How to Post a Comment

I have gotten many questions about how to post comments to my blog (don't worry, you are not alone!), and so hopefully these instructions will help: 1) At the bottom of the post on which you would like to comment, click "Comment". 2) In the new window, type your comment in the box provided on the right-hand side. 3) Scroll down to "Choose an identity". It is not necessary to create a Google account, so if it takes you to this option, say no! 3) Choose either "Other" or "Anonymous". If you choose "Other", put in your name in the space that appears. If you choose "Anonymous", please sign your name within your comment. Otherwise, I will have no way of knowing it is from you! 4) Click "Publish Your Comment"! Hopefully this will eliminate the major obstacle to interacting with me while I am Europe. I can't wait to hear from all of you!

Monday, February 19, 2007

I Totally Got Lost in Siena

Siena, the Gothic art rival of medieval Florence, the city that everyone in the office of travel expert Rick Steves rants and raves about how wonderful it is. The beautiful and magical city at sunset. Well, they must mean that other Siena, because the one I am in is a maze of sloping streets (so steep it is a miracle I haven't fallen down any yet) and impossible to find sights. I came in yesterday afternoon, and after illegally riding the bus for a good while, I finally got a driver who pointed out the correct stop for my hostel. I get there to find the best room I have stayed in yet, plus the opportunity to do laundry later in the evening. Anxious to see one attraction before everything closed, I asked the unfriendly, marginally helpful guy at the desk, and managed to get to the Duomo in the city center. It was amazingly busy with art and decoration. It was not my favorite cathedral, but still pretty impressive and awe-inspiring.

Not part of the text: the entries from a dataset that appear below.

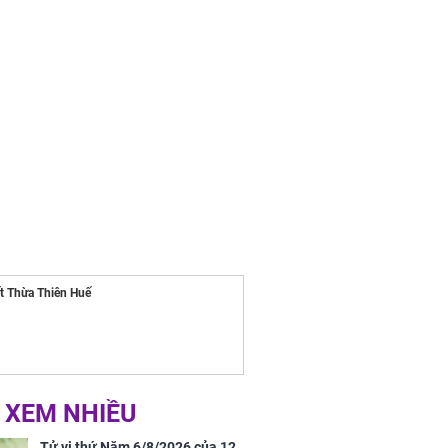
ân tài lộc ảm
 sự khó thành
 mãn
ết Thừa Thiên Huế
 XEM NHIỀU
Tử vi thứ Năm 6/8/2026 của 12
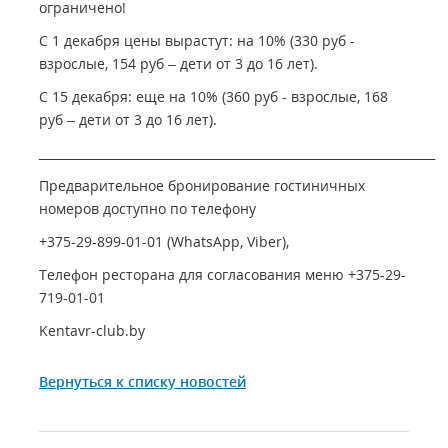
ограничено!
С 1 декабря цены вырастут: на 10% (330 руб -
взрослые, 154 руб – дети от 3 до 16 лет).
С 15 декабря: еще на 10% (360 руб - взрослые, 168
руб – дети от 3 до 16 лет).
__________________________________________________________________
Предварительное бронирование гостиничных
номеров доступно по телефону
+375-29-899-01-01 (WhatsApp, Viber),
Телефон ресторана для согласования меню +375-29-
719-01-01
Kentavr-club.by
Вернуться к списку новостей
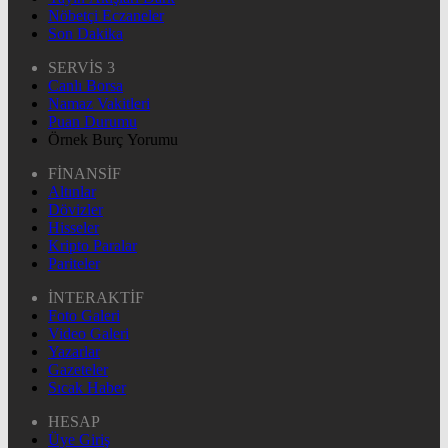
Nöbetçi Eczaneler
Son Dakika
SERVİS 3
Canlı Borsa
Namaz Vakitleri
Puan Durumu
Örnek Burç Yorumu
FİNANSİF
Altınlar
Dövizler
Hisseler
Kripto Paralar
Pariteler
İNTERAKTİF
Foto Galeri
Video Galeri
Yazarlar
Gazeteler
Sıcak Haber
HESAP
Üye Giriş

As I left, it was starting to rain, and remembering my last experience in that kind of weather, I immediately set off for the bus stop. Keep in mind, I am still riding illegally, because the ticket the hostel gave me expired after an hour, and there was nothing open on a Sunday for getting a new one. So thinking logically, I go to the stop across from the one where I got off, thinking it would be the same bus lines, just the opposite direction. Good in theory. Number 10 did not stop there. So I headed off down the street, thinking that there were tons of stops, and I would eventually come to one that had bus 10. Again, good in theory, severely wrong in practice. So I got lost in Siena, trying to figure out how to get back to my hostel. But thanks to some friendly, non-English speaking locals, and a wonderful driver on bus 3, who took me back to where I had started to catch bus 10 (surprise, surprise), I made it back to the hostel to do some laundry and to take an amazing shower.

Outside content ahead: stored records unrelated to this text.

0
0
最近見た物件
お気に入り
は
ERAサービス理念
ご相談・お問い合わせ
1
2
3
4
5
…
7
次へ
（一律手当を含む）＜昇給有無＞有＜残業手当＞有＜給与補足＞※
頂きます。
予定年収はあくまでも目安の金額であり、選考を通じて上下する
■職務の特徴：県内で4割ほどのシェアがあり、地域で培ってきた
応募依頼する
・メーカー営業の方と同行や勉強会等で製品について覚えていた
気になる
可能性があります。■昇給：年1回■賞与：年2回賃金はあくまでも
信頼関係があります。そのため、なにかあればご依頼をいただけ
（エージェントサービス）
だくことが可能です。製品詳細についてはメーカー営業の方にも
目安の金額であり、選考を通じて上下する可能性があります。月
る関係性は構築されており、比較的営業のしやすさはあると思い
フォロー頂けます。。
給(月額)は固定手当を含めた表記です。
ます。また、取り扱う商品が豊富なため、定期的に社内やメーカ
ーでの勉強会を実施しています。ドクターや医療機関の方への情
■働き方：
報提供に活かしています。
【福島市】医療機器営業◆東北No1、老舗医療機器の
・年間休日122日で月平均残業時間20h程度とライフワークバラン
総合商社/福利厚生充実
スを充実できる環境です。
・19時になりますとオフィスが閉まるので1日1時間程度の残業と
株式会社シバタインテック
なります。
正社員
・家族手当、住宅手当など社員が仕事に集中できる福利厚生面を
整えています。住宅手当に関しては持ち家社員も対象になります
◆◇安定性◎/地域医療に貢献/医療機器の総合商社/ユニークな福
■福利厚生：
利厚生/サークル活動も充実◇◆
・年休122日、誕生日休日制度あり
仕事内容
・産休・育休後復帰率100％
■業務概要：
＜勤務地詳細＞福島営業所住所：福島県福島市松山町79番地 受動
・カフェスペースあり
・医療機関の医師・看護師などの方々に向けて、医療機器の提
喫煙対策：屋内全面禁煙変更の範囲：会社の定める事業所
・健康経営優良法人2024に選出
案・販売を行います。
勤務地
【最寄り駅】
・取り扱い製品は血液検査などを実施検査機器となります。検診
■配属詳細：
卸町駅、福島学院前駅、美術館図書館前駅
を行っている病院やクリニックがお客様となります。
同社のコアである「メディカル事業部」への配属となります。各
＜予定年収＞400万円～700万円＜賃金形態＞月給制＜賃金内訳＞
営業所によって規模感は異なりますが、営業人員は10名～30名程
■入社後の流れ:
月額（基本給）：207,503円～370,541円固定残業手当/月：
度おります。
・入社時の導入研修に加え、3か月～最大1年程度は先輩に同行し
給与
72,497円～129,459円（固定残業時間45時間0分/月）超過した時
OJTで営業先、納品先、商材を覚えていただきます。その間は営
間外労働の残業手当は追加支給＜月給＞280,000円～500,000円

This morning, I was re-energized and ready to tackle the steep streets of Siena. After finding the main square, I set off to go to the art museum. And wouldn't you know it, I got lost again, and was tired enough with my heavy backpack that I just decided that Siena would be my city of doing nothing and relaxation before I get on a night train to Paris later today. As much as I would have liked to have seen so many of the artists that I studied in Western Art first-hand, I am sorry to report that sore knees, confusing streets, a heavy backpack, and unreliable maps and directions won out.

Sam told me not to have too many crazy adventures without her. I am sorry to report that the crazy adventures have only just begun.